Segment Start: Source records
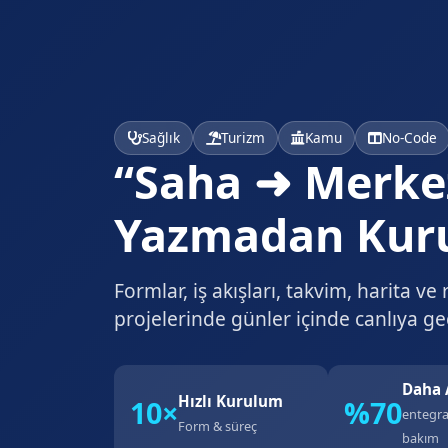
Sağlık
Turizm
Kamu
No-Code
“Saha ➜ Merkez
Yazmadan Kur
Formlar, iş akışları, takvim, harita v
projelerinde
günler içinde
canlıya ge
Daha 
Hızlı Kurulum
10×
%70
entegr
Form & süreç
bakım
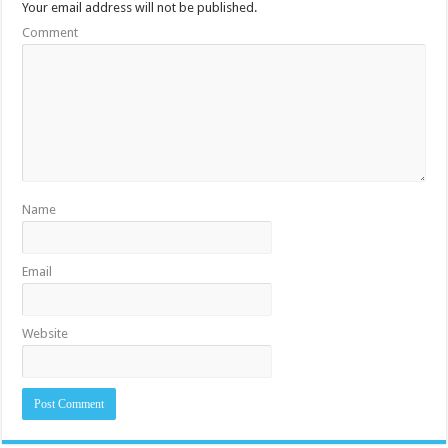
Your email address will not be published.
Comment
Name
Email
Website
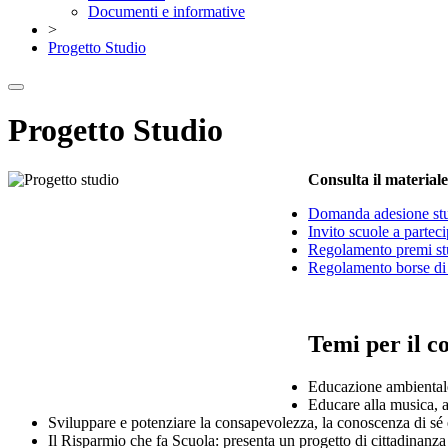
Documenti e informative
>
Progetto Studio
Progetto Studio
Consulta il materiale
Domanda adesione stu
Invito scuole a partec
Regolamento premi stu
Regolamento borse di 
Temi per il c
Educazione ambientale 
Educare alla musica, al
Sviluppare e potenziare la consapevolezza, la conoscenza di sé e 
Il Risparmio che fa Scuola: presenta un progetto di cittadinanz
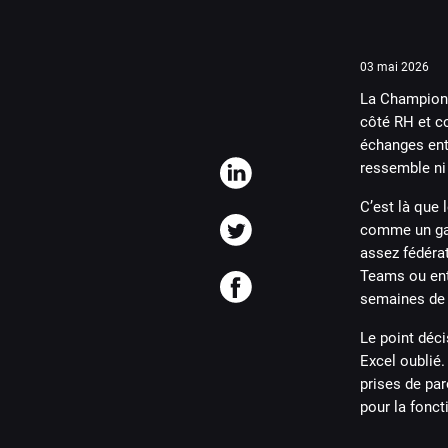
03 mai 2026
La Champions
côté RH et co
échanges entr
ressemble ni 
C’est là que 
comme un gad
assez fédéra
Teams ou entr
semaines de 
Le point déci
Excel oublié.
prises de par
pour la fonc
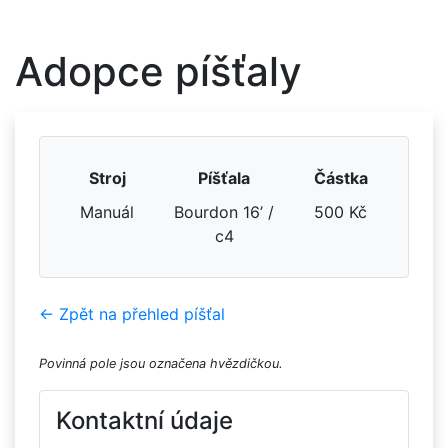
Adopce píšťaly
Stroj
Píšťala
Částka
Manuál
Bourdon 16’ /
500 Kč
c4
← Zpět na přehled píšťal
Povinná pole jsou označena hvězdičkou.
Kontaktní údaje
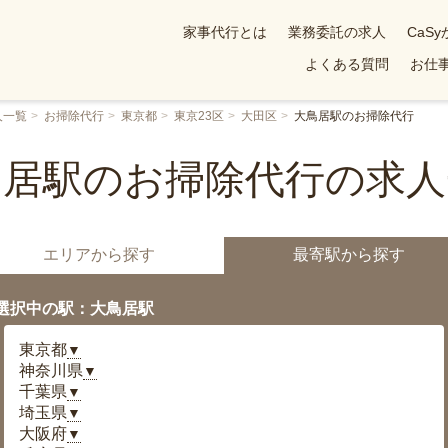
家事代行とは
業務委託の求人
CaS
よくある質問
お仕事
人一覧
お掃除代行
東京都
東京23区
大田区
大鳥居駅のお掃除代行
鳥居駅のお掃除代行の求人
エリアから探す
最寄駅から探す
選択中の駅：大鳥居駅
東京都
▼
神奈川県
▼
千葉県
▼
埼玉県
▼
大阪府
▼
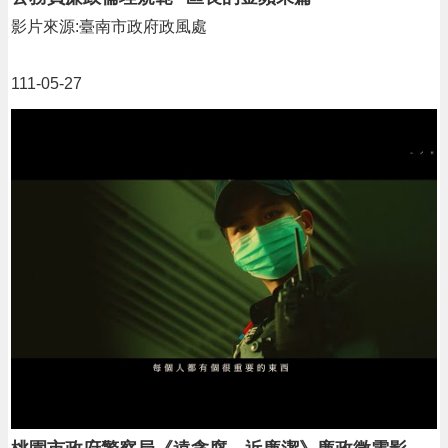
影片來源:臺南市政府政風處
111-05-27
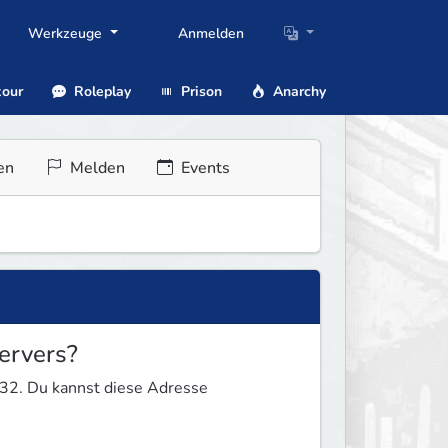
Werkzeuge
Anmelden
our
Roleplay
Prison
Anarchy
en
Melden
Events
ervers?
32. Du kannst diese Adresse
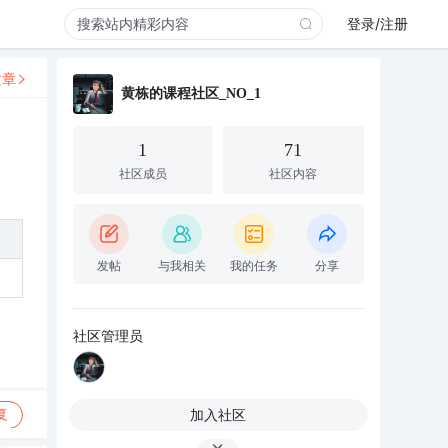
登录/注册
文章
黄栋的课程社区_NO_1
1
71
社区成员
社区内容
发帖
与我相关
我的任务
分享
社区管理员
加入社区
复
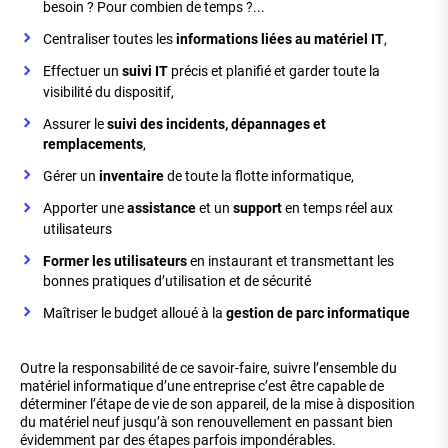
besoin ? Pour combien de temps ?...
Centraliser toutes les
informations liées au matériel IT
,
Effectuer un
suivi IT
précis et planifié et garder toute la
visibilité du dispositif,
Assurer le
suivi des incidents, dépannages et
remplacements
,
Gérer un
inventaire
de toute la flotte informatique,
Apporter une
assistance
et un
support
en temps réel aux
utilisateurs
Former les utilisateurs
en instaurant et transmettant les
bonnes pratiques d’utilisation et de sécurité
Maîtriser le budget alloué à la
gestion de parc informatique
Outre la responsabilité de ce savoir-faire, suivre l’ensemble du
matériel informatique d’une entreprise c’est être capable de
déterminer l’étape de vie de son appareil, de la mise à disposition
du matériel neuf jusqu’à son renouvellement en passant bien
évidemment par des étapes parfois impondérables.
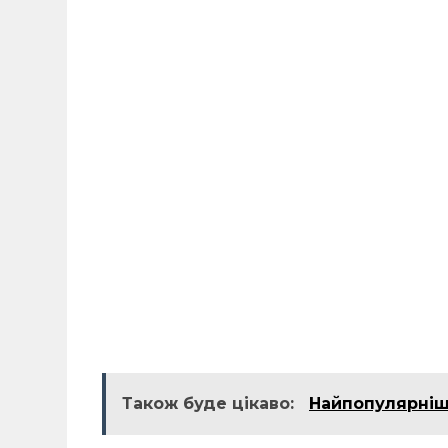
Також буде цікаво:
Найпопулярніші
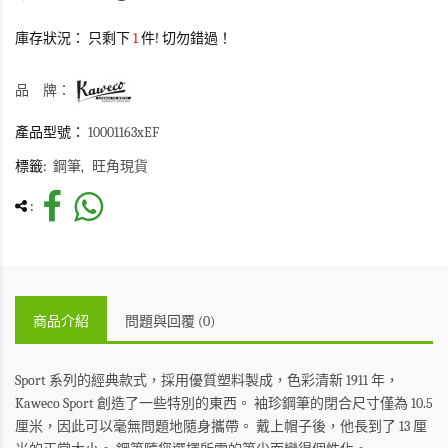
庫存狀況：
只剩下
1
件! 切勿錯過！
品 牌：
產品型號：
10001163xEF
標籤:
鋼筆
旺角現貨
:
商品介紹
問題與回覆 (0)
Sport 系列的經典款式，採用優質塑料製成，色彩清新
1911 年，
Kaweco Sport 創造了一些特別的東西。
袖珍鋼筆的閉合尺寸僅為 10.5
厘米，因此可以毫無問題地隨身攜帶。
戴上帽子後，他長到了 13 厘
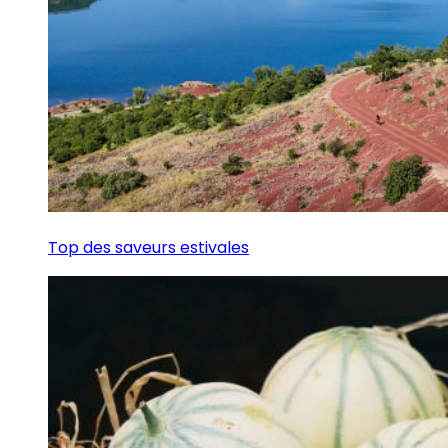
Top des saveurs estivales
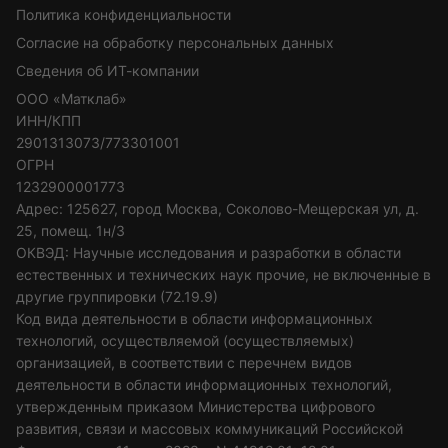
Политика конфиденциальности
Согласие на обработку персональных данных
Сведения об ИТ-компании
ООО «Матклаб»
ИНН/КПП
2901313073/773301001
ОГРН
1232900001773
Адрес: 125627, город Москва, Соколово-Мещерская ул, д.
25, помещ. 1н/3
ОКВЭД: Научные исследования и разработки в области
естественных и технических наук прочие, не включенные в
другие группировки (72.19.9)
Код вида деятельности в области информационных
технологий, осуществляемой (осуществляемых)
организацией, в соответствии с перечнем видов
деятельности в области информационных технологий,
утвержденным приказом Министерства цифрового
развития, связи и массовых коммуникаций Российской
Segment End: Source records
# Task objective:
All lines of the entries containing the string "utilisateurs" must be shown in full.

# Result:
utilisateurs
Former les utilisateurs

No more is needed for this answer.